*Work to complete*:
Select all lines holding the word "will" from the entries that follow.

Exercise inputs section start

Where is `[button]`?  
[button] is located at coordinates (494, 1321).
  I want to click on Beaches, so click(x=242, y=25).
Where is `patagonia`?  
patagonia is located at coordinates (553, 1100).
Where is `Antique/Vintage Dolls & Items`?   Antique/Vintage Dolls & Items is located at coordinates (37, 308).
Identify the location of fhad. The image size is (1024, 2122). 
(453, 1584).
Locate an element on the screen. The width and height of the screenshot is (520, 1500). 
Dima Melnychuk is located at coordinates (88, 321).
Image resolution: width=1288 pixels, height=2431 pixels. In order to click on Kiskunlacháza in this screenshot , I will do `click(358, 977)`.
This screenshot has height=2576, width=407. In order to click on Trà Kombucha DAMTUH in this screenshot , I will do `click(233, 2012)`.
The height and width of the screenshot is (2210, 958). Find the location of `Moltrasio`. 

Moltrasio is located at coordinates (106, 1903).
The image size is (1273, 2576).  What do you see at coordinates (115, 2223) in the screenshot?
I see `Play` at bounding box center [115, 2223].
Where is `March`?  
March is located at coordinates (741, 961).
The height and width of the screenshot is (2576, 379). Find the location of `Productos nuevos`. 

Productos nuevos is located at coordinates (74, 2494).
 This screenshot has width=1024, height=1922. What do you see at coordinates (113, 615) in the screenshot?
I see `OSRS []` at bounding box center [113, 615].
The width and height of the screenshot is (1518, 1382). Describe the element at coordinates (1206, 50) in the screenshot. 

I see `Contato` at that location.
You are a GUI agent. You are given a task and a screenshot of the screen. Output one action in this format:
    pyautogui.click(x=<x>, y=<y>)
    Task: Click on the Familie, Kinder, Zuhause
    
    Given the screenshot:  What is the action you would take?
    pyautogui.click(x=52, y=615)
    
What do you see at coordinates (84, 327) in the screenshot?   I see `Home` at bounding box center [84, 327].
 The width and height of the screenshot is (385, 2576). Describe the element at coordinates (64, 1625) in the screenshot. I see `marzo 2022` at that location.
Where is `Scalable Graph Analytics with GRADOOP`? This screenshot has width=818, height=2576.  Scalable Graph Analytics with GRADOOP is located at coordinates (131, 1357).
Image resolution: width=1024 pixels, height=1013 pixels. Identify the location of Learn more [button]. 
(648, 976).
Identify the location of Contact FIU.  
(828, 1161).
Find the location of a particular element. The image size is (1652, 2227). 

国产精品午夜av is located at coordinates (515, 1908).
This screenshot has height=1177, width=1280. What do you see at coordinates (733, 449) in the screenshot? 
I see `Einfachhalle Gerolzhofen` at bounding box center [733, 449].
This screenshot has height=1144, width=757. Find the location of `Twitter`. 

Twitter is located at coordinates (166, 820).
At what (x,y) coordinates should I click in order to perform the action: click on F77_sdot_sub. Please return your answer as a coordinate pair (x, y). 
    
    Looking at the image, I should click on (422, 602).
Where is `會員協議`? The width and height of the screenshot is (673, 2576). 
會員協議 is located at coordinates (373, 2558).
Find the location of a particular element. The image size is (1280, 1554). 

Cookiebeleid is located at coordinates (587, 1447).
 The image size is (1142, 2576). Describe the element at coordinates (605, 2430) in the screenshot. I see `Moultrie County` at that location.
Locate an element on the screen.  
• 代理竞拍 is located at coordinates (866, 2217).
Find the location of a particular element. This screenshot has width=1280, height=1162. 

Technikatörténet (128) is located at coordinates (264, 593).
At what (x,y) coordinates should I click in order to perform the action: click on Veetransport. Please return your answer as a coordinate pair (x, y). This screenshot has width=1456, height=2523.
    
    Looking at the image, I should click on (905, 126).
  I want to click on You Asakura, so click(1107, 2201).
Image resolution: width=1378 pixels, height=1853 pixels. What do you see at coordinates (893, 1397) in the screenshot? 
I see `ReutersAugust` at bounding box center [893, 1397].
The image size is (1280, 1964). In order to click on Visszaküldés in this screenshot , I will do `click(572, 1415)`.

Exercise inputs section end

*Finished exercise*:
Image resolution: width=1288 pixels, height=2431 pixels. In order to click on Kiskunlacháza in this screenshot , I will do `click(358, 977)`.
This screenshot has height=2576, width=407. In order to click on Trà Kombucha DAMTUH in this screenshot , I will do `click(233, 2012)`.
The image size is (1280, 1964). In order to click on Visszaküldés in this screenshot , I will do `click(572, 1415)`.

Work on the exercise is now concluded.